But it is not 1940. And we are not in London. And we are not kept busy in the ways the Women Firewatchers shown in the above photograph (from British Vogue in 1940 by Lee Miller) were kept actively busy at that time.

But getting back to the wallets of 2009. Some will still open. Many more will not.

Pain shows in the hearts and faces of men and women when facing their finances. Not only have their retirement funds been hobbled but food – right now – today! – is becoming more and more expensive. What’s a person to do?

This poverty is a different shape, here and now in 2009, than it has been in times past. For aside from the fact that the grocery stores are still filled to over-brimming with every product from almost everywhere in the world, there is the question of those wallets. Are those wallets as damaged as they have been in past times of hardship? Not being an economist, I can’t answer that.

But I do know that in past times though there may have been mortgage payments and utility bills and all the usual expenses of day-to-day life, there was no monthly cell-phone bill . . . there was no monthly cable or internet connection bill . . . there was no high health insurance payment due . . . there usually was not a second or third car payment bill due . . . and let’s not even start talking about the cost of a higher-education where funds must be saved or financed for the Masters or Ph.D rather than for the Bachelors degree – which now for the most part is about as useful to the job-seeker as a High School degree was in times past – useful, that is, as a mere nod into the door of a low-paying entry job.

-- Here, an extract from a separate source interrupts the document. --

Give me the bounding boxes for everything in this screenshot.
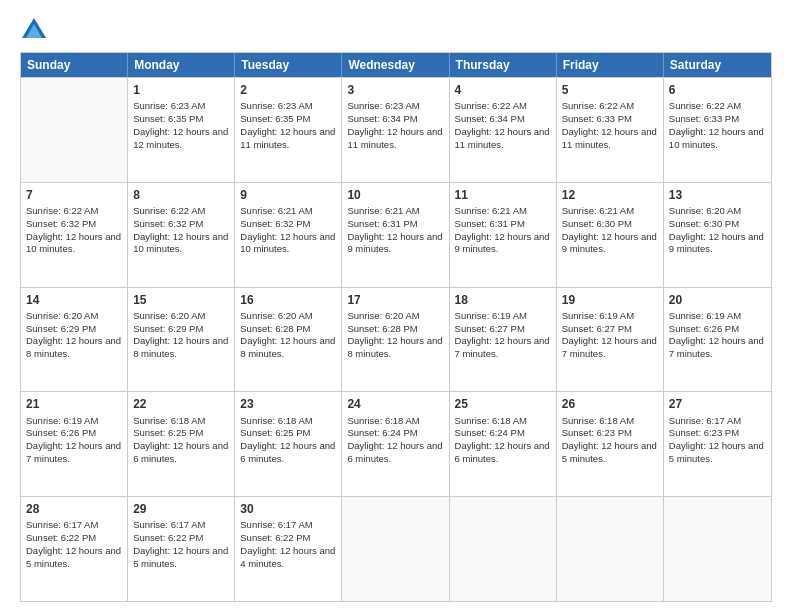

In times of hardship one looks to times of past hardships for answers: what to do, how to survive. There’s also the sense of seeking reassurance that indeed, people did survive. They did live and love and eat and hate and plot and plan and dream and finally either regain their feet – or if not – simply go on living, somehow.

One of our most-revered writers on life, food, and hungers – MFK Fisher – wrote a huge body of work during the 1940’s during times of war and some hardships. Consider the Oyster (1941) was written as she and her husband Dillwyn Parrish fled a war-torn Europe to come back to the US. Dillwyn was dying – in a most painful way – in a way where his body was slowly, bit by bit, being claimed by Buerger’s disease. How to Cook A Wolf was published in 1942 – the year when the rationing (already in place in England) finally came to US shores.

Tires were the first item to be rationed in January 1942 because supplies of natural rubber were interrupted. Soon afterward, passenger automobiles, typewriters, sugar, gasoline, bicycles, footwear, fuel oil, coffee, stoves, shoes, meat, lard, shortening and oils, cheese, butter, margarine, processed foods (canned, bottled and frozen), dried fruits, canned milk, firewood and coal, jams, jellies and fruit butter, were rationed by November 1943.[3] (Source wiki-rationing-US)

How To Cook A Wolf is full of information about how to survive when there is little to survive on. I’ve read this book more than once, in varying circumstances. The time I most appreciated it was when I moved to Paris into a wonderful apartment whose heating system required the insertion of coins into a small box on the wall. It seemed apt to read MFKF then and there.

Much of what is in this book will not be accepted by today’s readers, looking for answers in terms of ‘what to eat’ when the pocketbook is hurting. Gently given advice to ‘Go fishing for your dinner‘, or to ‘Gather wild foods for the one daily meal’, and ‘Eat mush‘ (recipe provided) come to mind.

In 1943 MFKF published The Gastronomical Me – to my mind the greatest of her works. Here is life, punctuated by food. Food is the thing that binds, that ties, that rocks, that cradles – a river that the larger themes of existence flow upon, with the prose of MFKF as wind goddess moving it all along.

Then followed a novel, then the translation of Brillat-Savarin’s The Physiology of Taste, and An Alphabet for Gourmets.

There are many ways to face being pinched by the dollar. As for myself, I won’t try cooking and eating mush – unless I really have to. And I am grateful that my days are not spent scanning the skies for warplanes and fires.

But I will read MFK Fisher. And not just only (or not even substantially) for the advice she gives (though some of it is good).

I’ll read her just for her words, alone. They’re better in some ways than even the most perfect slab of Kobe beef.

An added bonus? They are sustainable.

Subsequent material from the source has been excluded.